**Required work:** Below are entries. Copy exactly the lines running from the line that holds "[18 februari 1887 Brief van Mimi aa" to the line that holds "[21 februari 1887 Condoleance-kaa", with both ends included.

(Data excerpts)

------------------------------------

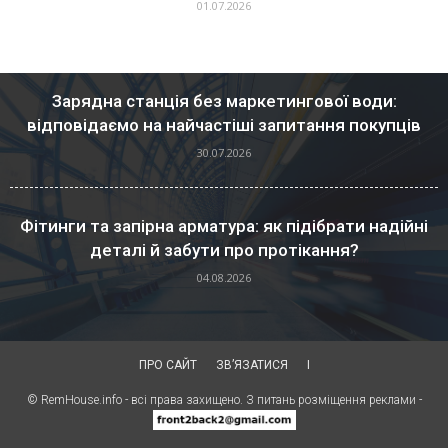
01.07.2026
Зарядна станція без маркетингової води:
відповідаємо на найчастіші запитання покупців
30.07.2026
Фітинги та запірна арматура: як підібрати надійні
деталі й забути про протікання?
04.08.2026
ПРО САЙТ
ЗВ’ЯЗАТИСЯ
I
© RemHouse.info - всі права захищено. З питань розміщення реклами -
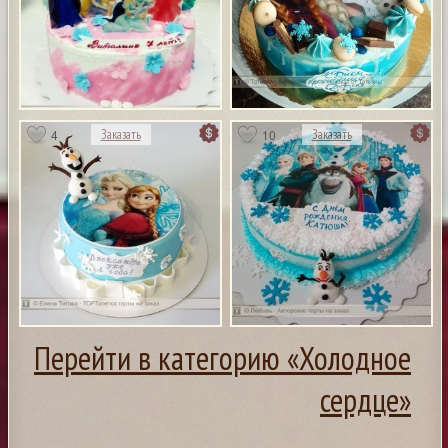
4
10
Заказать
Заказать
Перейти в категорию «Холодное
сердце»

------------------------------------

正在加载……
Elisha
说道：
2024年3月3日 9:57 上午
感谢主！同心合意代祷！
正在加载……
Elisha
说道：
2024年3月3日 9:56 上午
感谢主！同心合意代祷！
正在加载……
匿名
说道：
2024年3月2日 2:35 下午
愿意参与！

------------------------------------

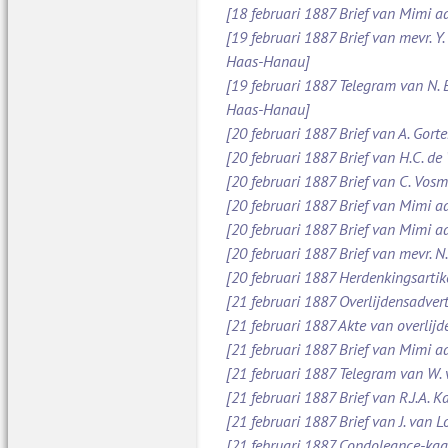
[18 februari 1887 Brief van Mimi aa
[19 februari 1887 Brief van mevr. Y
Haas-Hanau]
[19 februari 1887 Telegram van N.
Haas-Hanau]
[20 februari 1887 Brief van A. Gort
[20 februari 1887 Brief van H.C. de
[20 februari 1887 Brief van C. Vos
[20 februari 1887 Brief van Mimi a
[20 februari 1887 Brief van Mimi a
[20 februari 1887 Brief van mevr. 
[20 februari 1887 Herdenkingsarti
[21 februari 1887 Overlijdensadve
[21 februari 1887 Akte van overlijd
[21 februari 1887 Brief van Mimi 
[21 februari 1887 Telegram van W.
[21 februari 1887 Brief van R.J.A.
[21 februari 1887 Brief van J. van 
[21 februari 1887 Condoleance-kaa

------------------------------------

**Result for this task:**
[18 februari 1887 Brief van Mimi aa
[19 februari 1887 Brief van mevr. Y
Haas-Hanau]
[19 februari 1887 Telegram van N.
Haas-Hanau]
[20 februari 1887 Brief van A. Gort
[20 februari 1887 Brief van H.C. de
[20 februari 1887 Brief van C. Vos
[20 februari 1887 Brief van Mimi a
[20 februari 1887 Brief van Mimi a
[20 februari 1887 Brief van mevr. 
[20 februari 1887 Herdenkingsarti
[21 februari 1887 Overlijdensadve
[21 februari 1887 Akte van overlijd
[21 februari 1887 Brief van Mimi 
[21 februari 1887 Telegram van W.
[21 februari 1887 Brief van R.J.A.
[21 februari 1887 Brief van J. van 
[21 februari 1887 Condoleance-kaa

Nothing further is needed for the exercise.